En la entrega anterior afirmé que sin sociedad no hay gobernabilidad. Y cada día se constata lo anterior. A cada voz disidente en la calle, foros o redes sociales; en automático, muchas personas en los gobiernos de todos los niveles parecen sólo activar instantáneamente la descalificación, sin escuchar en serio las demandas ciudadanas.

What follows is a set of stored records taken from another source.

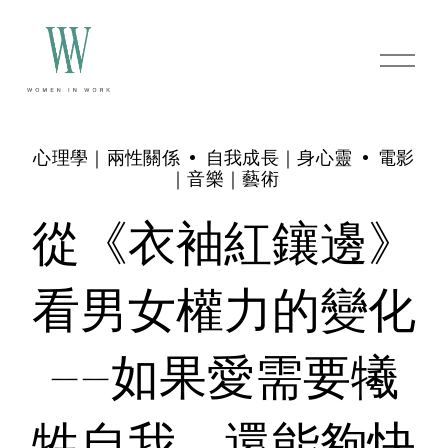
O
p
e
n
M
e
心理學｜兩性關係
自我成長｜身心靈
電影
n
｜音樂｜藝術
u
從《衣袖紅鑲邊》
看男女權力的變化
——如果愛需要犧
牲自我，還能夠快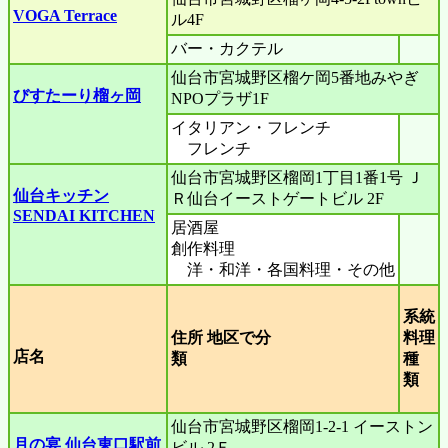
VOGA Terrace
ル4F
バー・カクテル
仙台市宮城野区榴ケ岡5番地みやぎ
びすたーり榴ヶ岡
NPOプラザ1F
イタリアン・フレンチ
フレンチ
仙台市宮城野区榴岡1丁目1番1号 Ｊ
仙台キッチン
Ｒ仙台イーストゲートビル 2F
SENDAI KITCHEN
居酒屋
創作料理
洋・和洋・各国料理・その他
系統
住所 地区で分
料理
店名
類
種
類
仙台市宮城野区榴岡1-2-1 イーストン
月の宴 仙台東口駅前
ビル 2Ｆ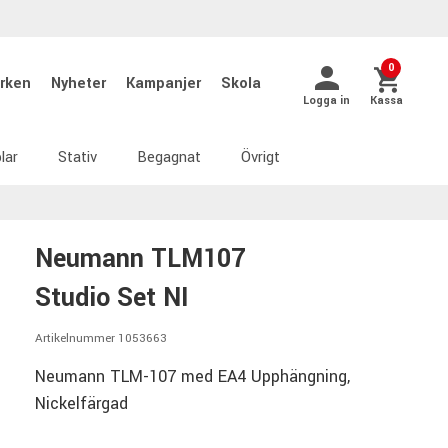
0
rken
Nyheter
Kampanjer
Skola
Logga in
Kassa
lar
Stativ
Begagnat
Övrigt
Neumann TLM107
Studio Set NI
Artikelnummer 1053663
Neumann TLM-107 med EA4 Upphängning,
Nickelfärgad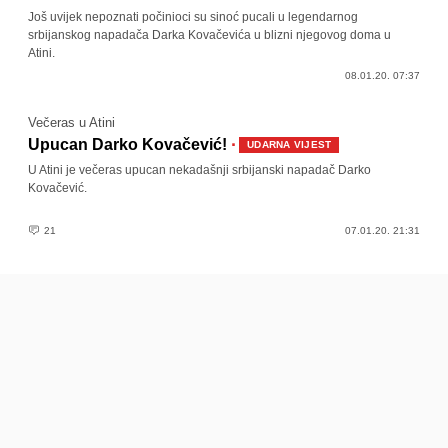
Još uvijek nepoznati počinioci su sinoć pucali u legendarnog
srbijanskog napadača Darka Kovačevića u blizni njegovog doma u
Atini.
08.01.20. 07:37
Večeras u Atini
·
Upucan Darko Kovačević!
UDARNA VIJEST
U Atini je večeras upucan nekadašnji srbijanski napadač Darko
Kovačević.
21
07.01.20. 21:31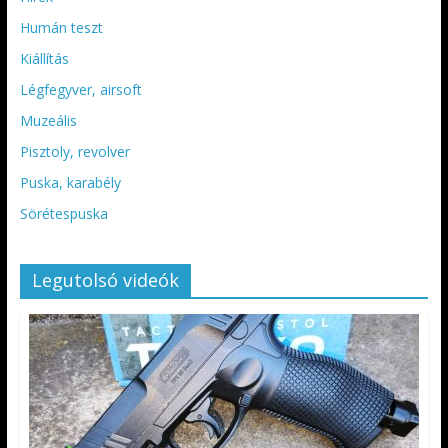
Humán teszt
Kiállítás
Légfegyver, airsoft
Muzeális
Pisztoly, revolver
Puska, karabély
Sörétespuska
Legutolsó videók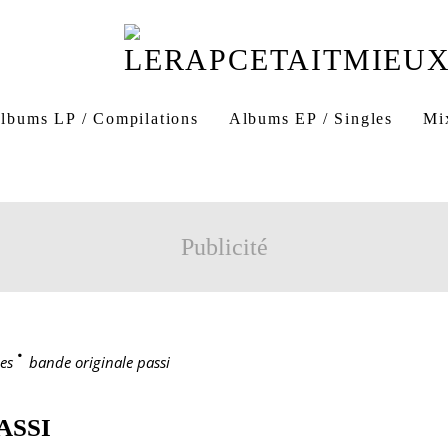
lbums LP / Compilations
Albums EP / Singles
Mi
Publicité
es
>
bande originale passi
ASSI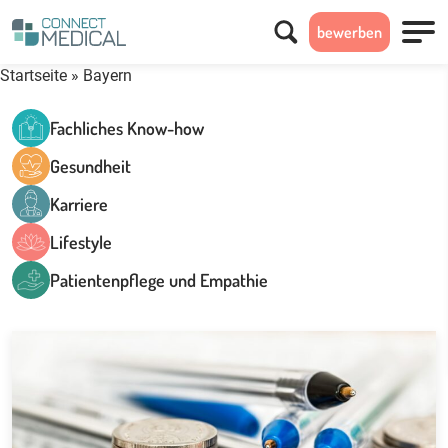
Suchen
bewerben
Menü
Startseite
»
Bayern
Fachliches Know-how
Gesundheit
Karriere
Lifestyle
Patientenpflege und Empathie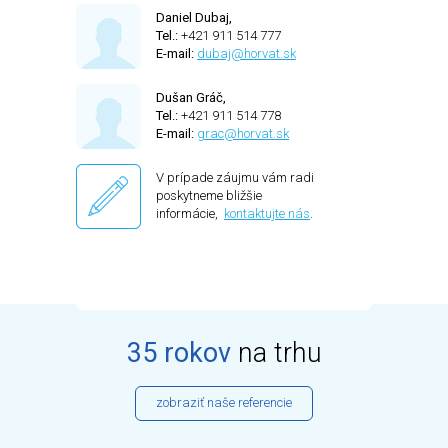
Daniel Dubaj,
Tel.:
+421 911 514 777
E-mail:
dubaj@horvat.sk
Dušan Gráč,
Tel.:
+421 911 514 778
E-mail:
grac@horvat.sk
V prípade záujmu vám radi
poskytneme bližšie
informácie,
kontaktujte nás
.
35 rokov
na trhu
zobraziť naše referencie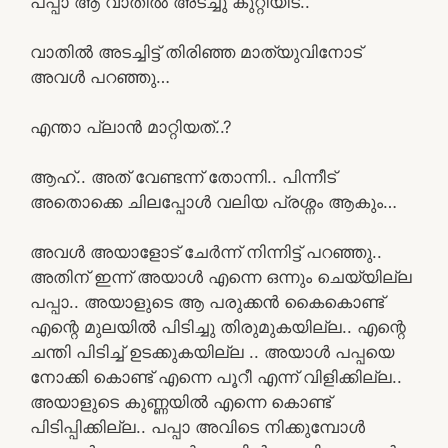
പപ്പാ ആ വാതിൽ അടച്ചു കുറ്റിയിട്..
വാതിൽ അടച്ചിട്ട് തിരിഞ്ഞ മാത്യുവിനോട്
അവൾ പറഞ്ഞു…
എന്താ പ്ലാൻ മാറ്റിയത്..?
ആഹ്.. അത് വേണ്ടന്ന്‌ തോന്നി.. പിന്നീട്
അതൊക്കെ ചിലപ്പോൾ വലിയ പ്രശ്നം ആകും…
അവൾ അയാളോട് ചേർന്ന് നിന്നിട്ട് പറഞ്ഞു..
അതിന് ഇന്ന്‌ അയാൾ എന്നെ ഒന്നും ചെയ്യില്ല
പപ്പാ.. അയാളുടെ ആ പരുക്കൻ കൈകൊണ്ട്
എന്റെ മുലയിൽ പിടിച്ചു തിരുമുകയില്ല.. എന്റെ
ചന്തി പിടിച്ച് ഉടക്കുകയില്ല .. അയാൾ പപ്പയെ
നോക്കി കൊണ്ട് എന്നെ പൂറീ എന്ന് വിളിക്കില്ല..
അയാളുടെ കുണ്ണയിൽ എന്നെ കൊണ്ട്
പിടിപ്പിക്കില്ല.. പപ്പാ അവിടെ നിക്കുമ്പോൾ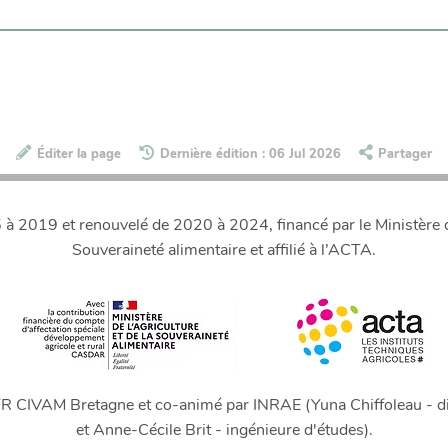
Éditer la page
Dernière édition : 06 Jul 2026
Partager
 2019 et renouvelé de 2020 à 2024, financé par le Ministère de
Souveraineté alimentaire et affilié à l’ACTA.
FR CIVAM Bretagne et co-animé par INRAE (Yuna Chiffoleau - di
et Anne-Cécile Brit - ingénieure d'études).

Empecemos con la marcha del 15 de noviembre en la CDMX. En varias de las entrevistas que hizo la periodista y youtuber, Eva María Beristain, el común denominador fue el enojo, el coraje de quienes se manifestaron. Por ejemplo, el chavo de 18 años que manifestó su hartazgo del narcomenudeo y la ola de violencia que vive en su colonia en Coacalco, Edomex; o la comerciante de Tepito descalabrada en la marcha que está harta de la extorsión del hampa y de las autoridades locales. Otra entrevista interesante fue la del padre guerrerense que perdió a su hija y por la tristeza se volvió indigente, quien, a pesar de los evidentes estragos por su adicción, fue muy elocuente en compartir el dolor de las personas que ahí se manifestaban. El común de todas las entrevistas es que no son quejas contra la presidenta o su partido. Son quejas contra un sistema gubernamental disfuncional, que parece sólo crear nuevos ricos cada sexenio.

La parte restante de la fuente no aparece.